Côte d’Ivoire : Partis politiques ivoiriens, présentez-nous vos cartes d’identité.

Citoyens ivoiriens, nous sommes plus que jamais appelés au devoir de vigilance. Nous devons exiger de notre classe politique les identifications partisanes et les clarifications idéologiques requises par le jeu politique démocratique. En démocratie, il est du devoir du citoyen de veiller sur la chose publique et de se sentir responsable de son gouvernement. Cette vigilance critique citoyenne est plus que nécessaire pour sauvegarder la paix sociale et la stabilité politique en notre pays.  Phénomène inédit, jamais vue dans aucune démocratie du monde, la campagne électorale pour la Présidentielle 2020 est officieusement déjà lancée, à trois années d’écart de la date officielle. Inaugurée par une guerre absurde de succession, la précocité du phénomène signifie que les passions sont exacerbées, que la désinformation risque de se substituer à l’information, et que sur le long terme, le viol des foules par la propagande politique tentera de circonvenir les électorats ivoiriens. La vigilance critique individuelle et collective est donc de mise.

Il importe de contribuer à la formation d’une opinion publique responsable qui puisse préserver la déclaration de la volonté générale et qui puisse la protéger contre toute tentative de déformation et de capture factionnelle. Cette vigilance critique nous permettra d’éviter une réédition de la catastrophe de la présidentielle de l’an 2000 dont 2010 ne fut que la conséquence logique.
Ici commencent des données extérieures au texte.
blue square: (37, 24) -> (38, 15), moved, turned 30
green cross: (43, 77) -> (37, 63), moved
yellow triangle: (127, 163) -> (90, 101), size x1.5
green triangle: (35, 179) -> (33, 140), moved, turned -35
En l’an 2000, le triomphe du populisme identitaire résulta de notre torpeur collective. Cette torpeur permit à des partis politiques de tromper les électorats ivoiriens, de dissimuler le nationalisme identitaire sous les masques du patriotisme d'Etat et du socialisme alors même que les discours et les pratiques témoignaient du contraire. Renforcée par les vitupérations identitaires et par l’anticolonialisme d’opérette, la personnalisation de l’affrontement politique ivoirien et la reviviscence de la conscience tribale des peuples firent oublier la République.  Cette déficience de la vigilance critique citoyenne facilita l’escroquerie politique qui sévit durant dix années cauchemardesques. 

Demandons donc aujourd’hui et dès maintenant à nos partis de décliner clairement leur identité politique. Toute association et tout groupement politique est soumis au principe d’identité. Il importe d’identifier précisément les acteurs de l’échiquier politique ivoirien. La question des obédiences partisanes, de leurs bases sociales, de leurs programmes et de leurs projets sociétaux est donc vitale. Qui est de gauche?  Qui est de droite ? De quel type de gauche s’agit-il ? De quel type de droite s’agit-il ? Qui est socialiste ? Qui est libéral ? Qui est écologiste ? Qui est communiste ?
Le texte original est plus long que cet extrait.